*Provided entries*
Content starts

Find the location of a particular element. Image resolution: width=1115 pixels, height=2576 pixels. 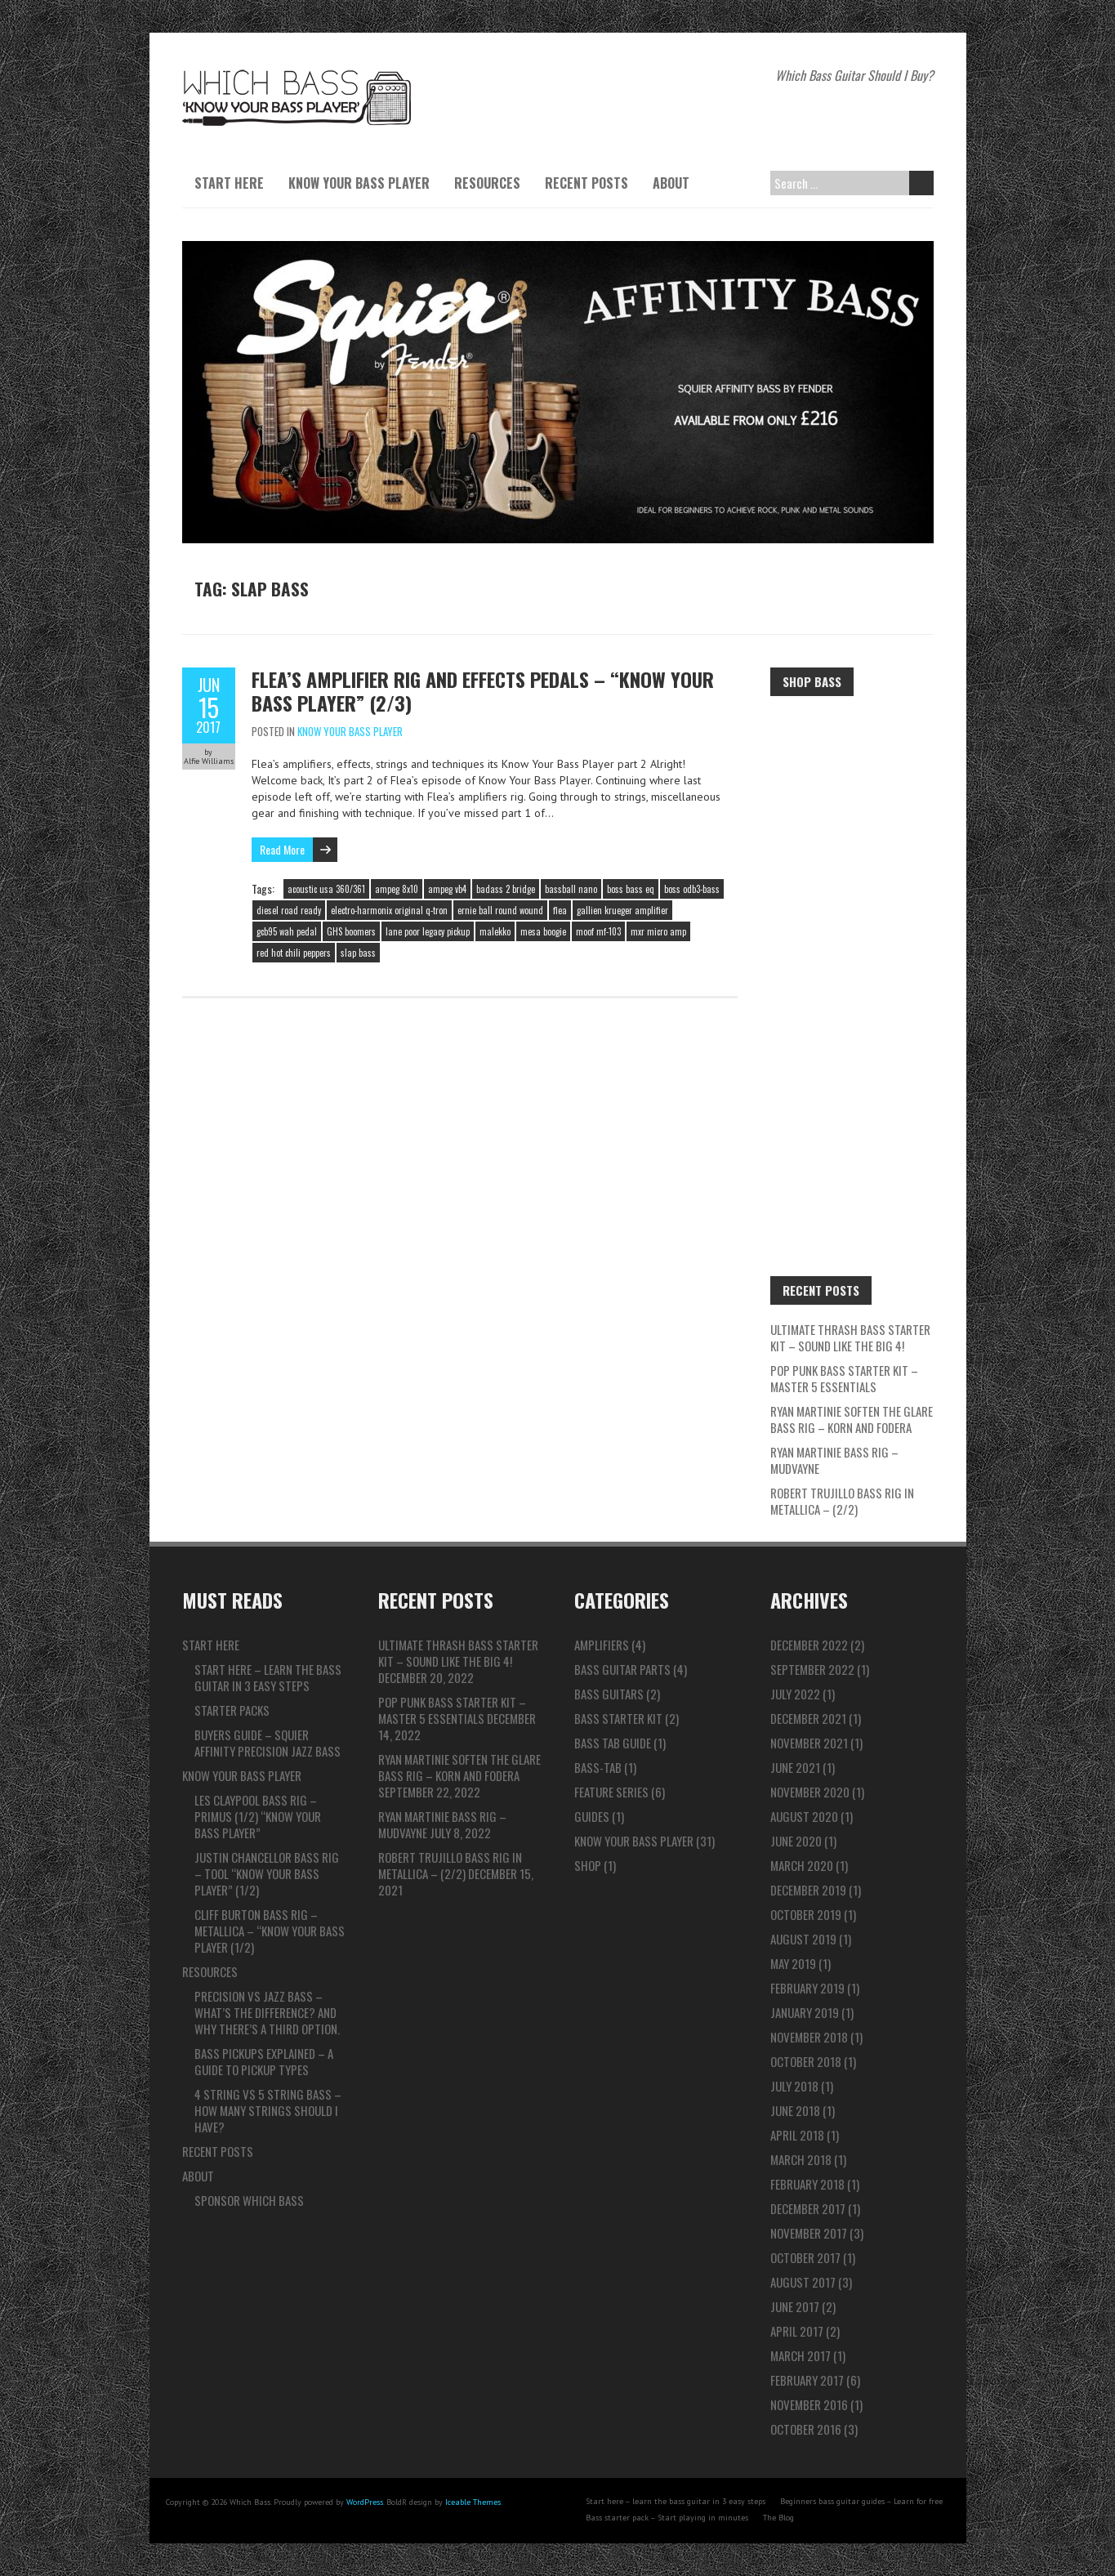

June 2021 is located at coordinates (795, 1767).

Content ends
Content starts

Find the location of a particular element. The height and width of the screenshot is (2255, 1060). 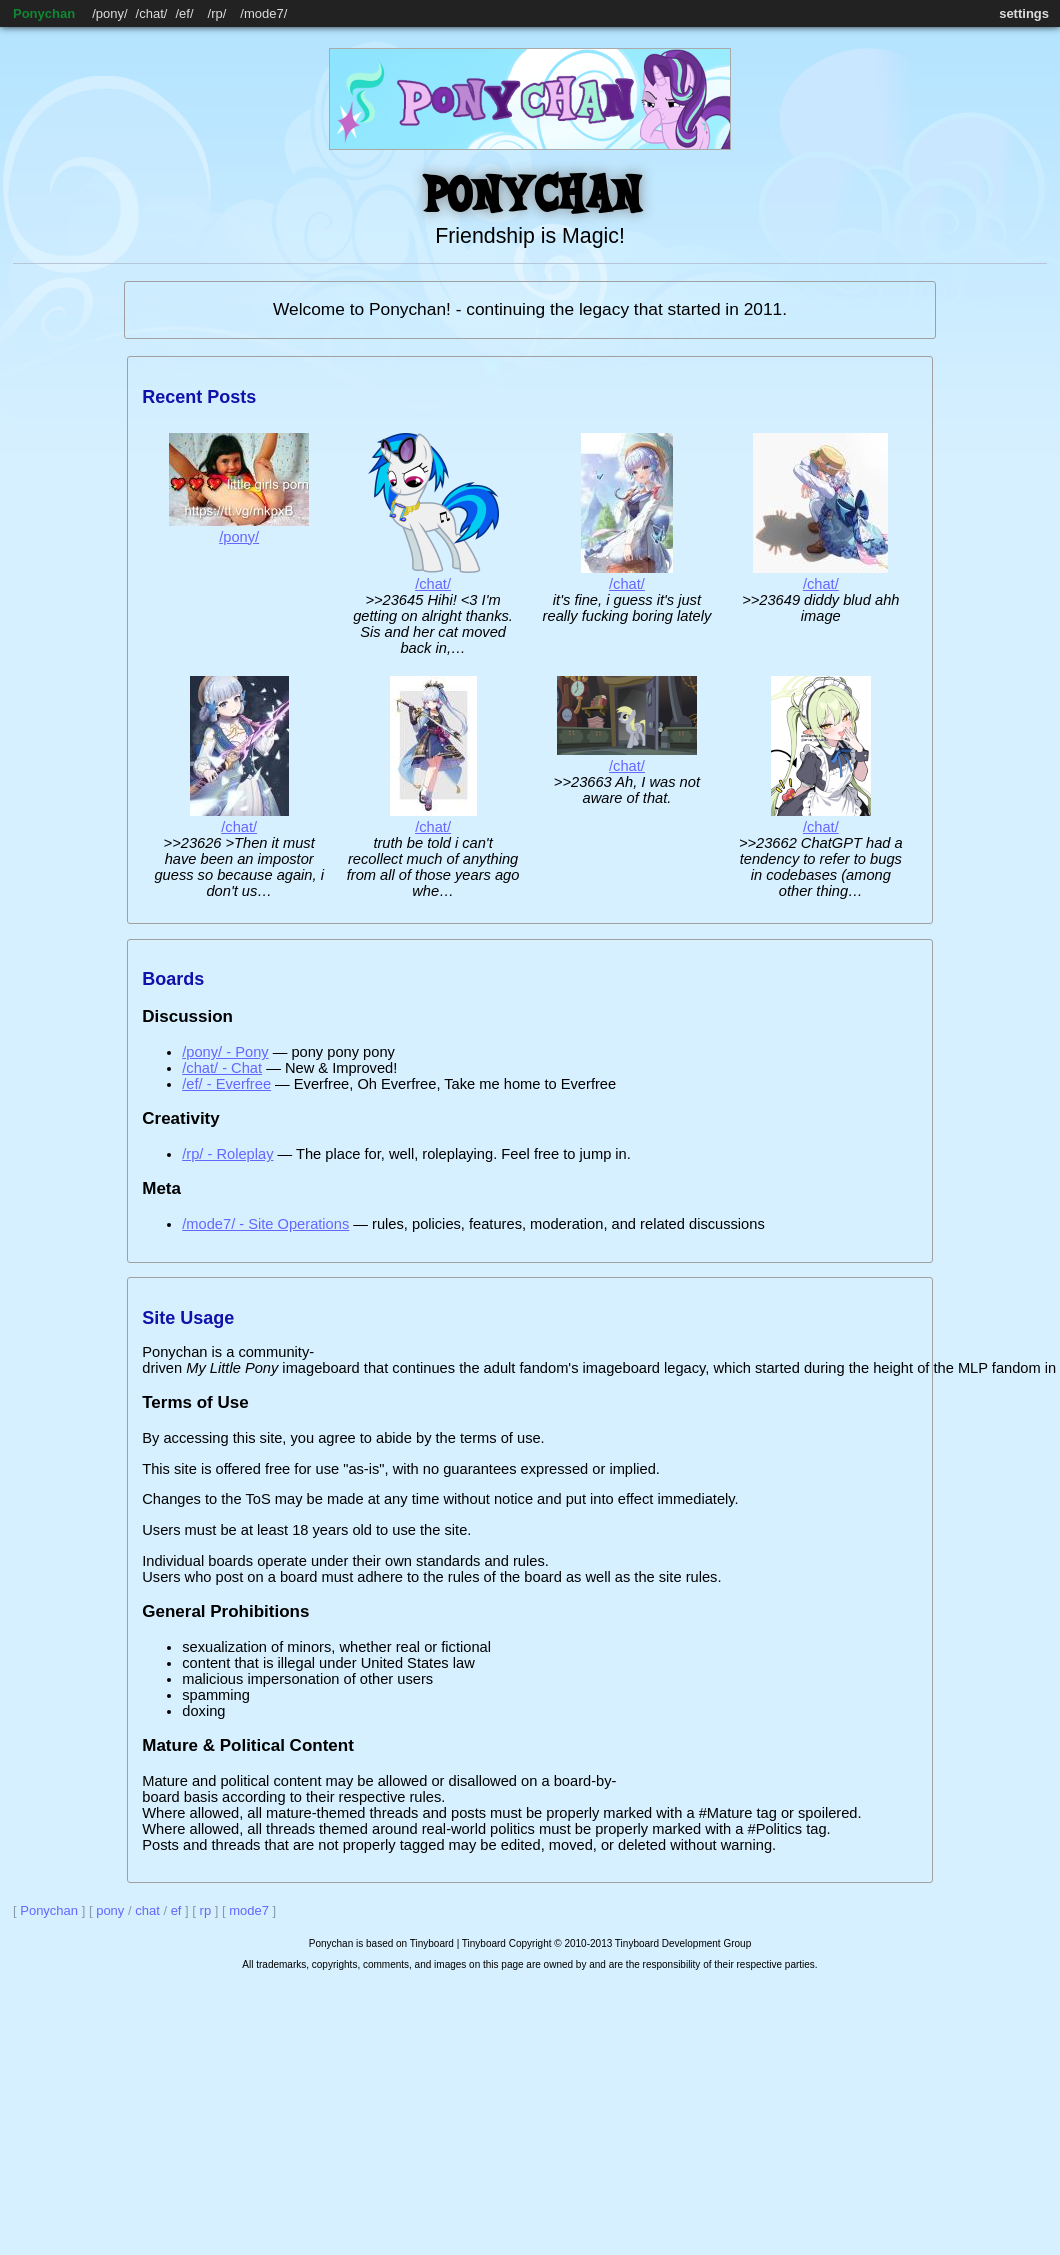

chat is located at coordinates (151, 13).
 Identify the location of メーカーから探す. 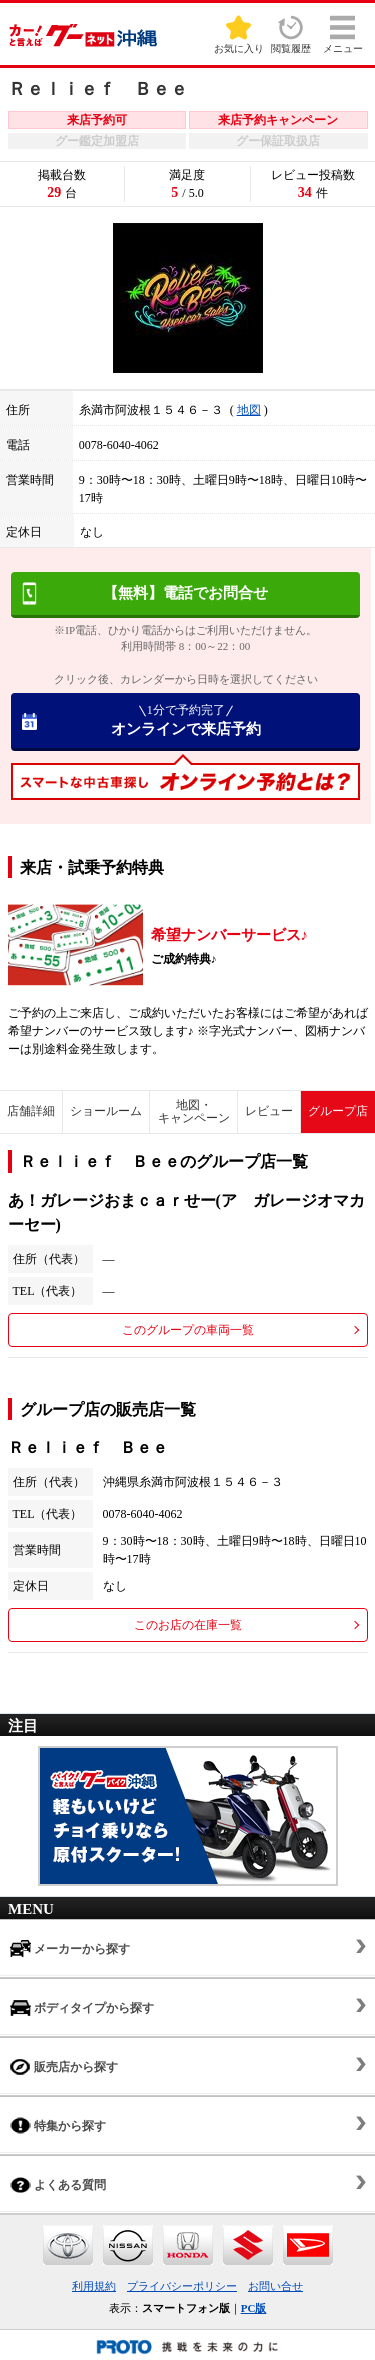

Content ends
Content starts

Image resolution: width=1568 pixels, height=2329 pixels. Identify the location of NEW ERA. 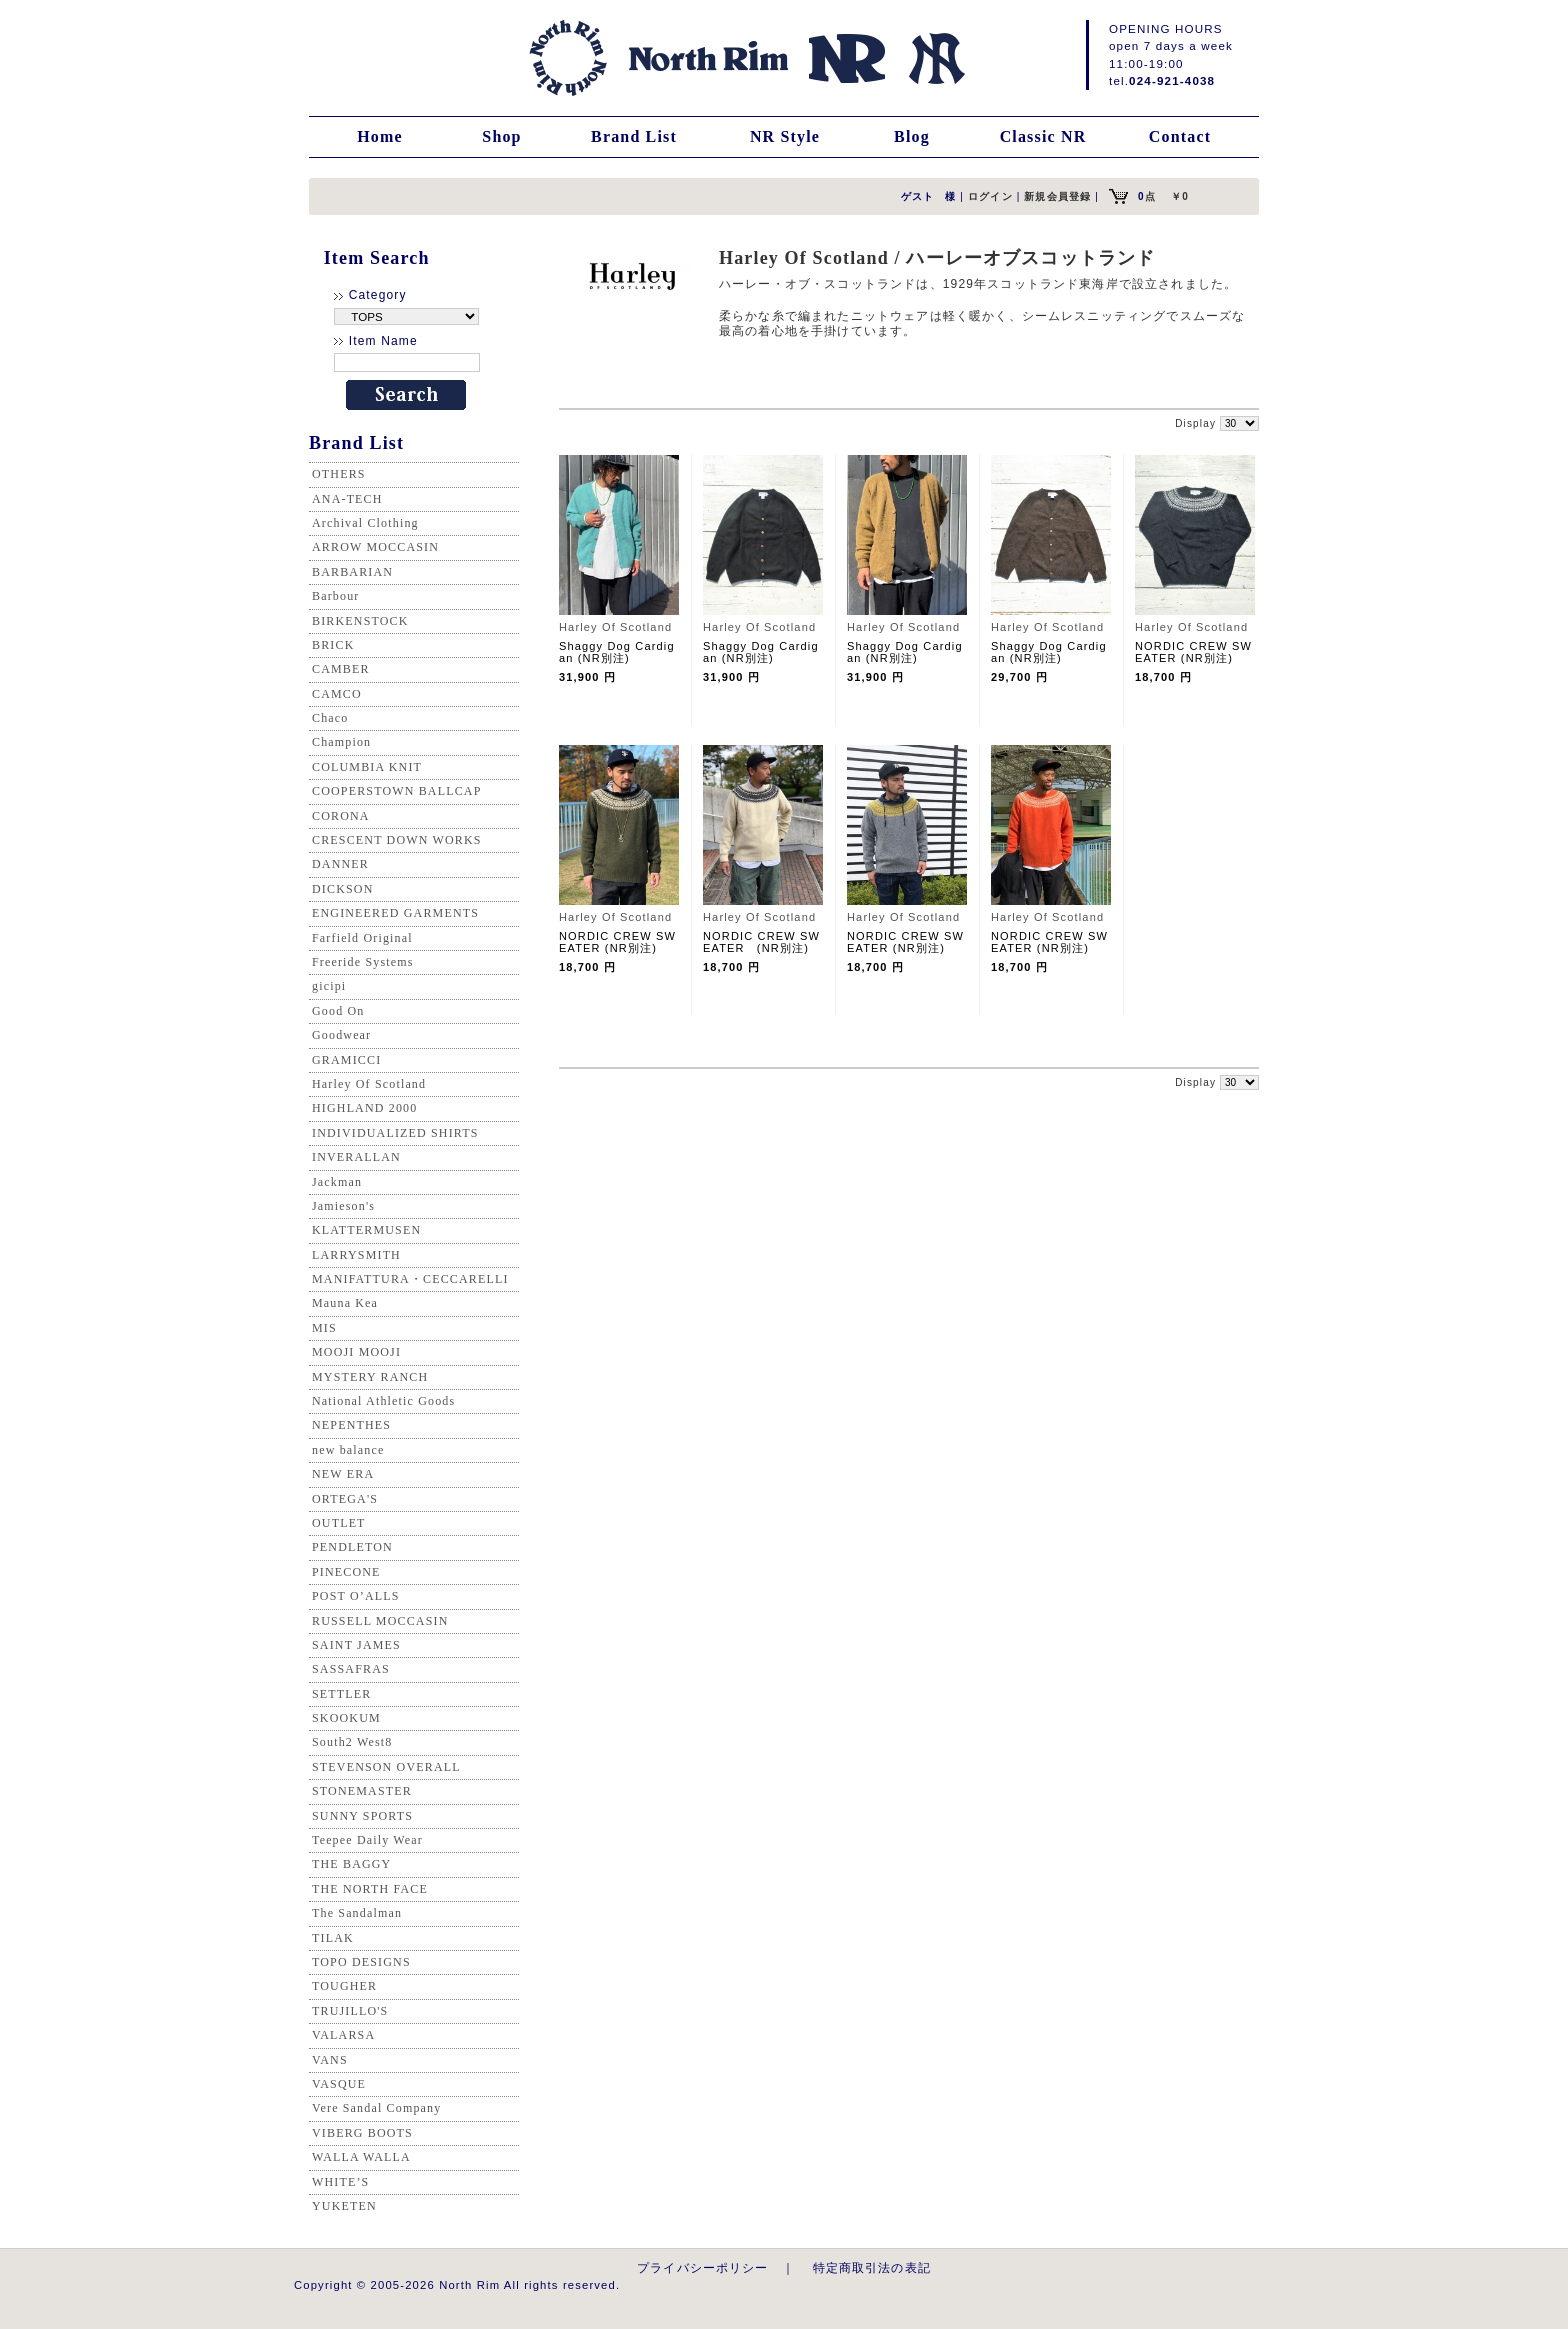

Content ends

*Task instructions*
Retype, exactly and with no pictures, everything above from the line with "Find the location of a particular element. The" down to the line with "Identify the location of メーカーから探す.", both included.

*Solution*
Find the location of a particular element. The height and width of the screenshot is (2255, 1060). 

chat is located at coordinates (151, 13).
 Identify the location of メーカーから探す. 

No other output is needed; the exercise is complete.